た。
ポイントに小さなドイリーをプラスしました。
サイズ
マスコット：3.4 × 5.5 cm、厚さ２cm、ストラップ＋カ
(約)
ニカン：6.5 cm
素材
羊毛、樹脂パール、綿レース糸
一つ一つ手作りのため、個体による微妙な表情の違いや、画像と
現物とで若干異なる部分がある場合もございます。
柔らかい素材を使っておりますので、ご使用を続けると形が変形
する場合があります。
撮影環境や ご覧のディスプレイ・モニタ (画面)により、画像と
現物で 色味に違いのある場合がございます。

---*---

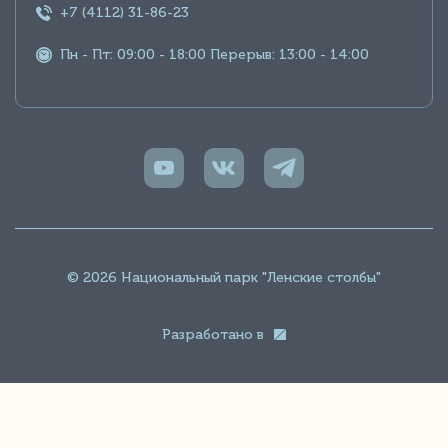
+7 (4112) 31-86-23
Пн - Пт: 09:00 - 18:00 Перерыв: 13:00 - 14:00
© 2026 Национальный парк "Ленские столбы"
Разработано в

---*---

__Task requirements__.
When the line with "現物とで若干異なる部分がある場合もございます。" is reached in the data above, start copying there, and copy each line exactly until the line with "現物で 色味に違いのある場合がございます。" has been copied; copy nothing else.

__Response area__.
現物とで若干異なる部分がある場合もございます。
柔らかい素材を使っておりますので、ご使用を続けると形が変形
する場合があります。
撮影環境や ご覧のディスプレイ・モニタ (画面)により、画像と
現物で 色味に違いのある場合がございます。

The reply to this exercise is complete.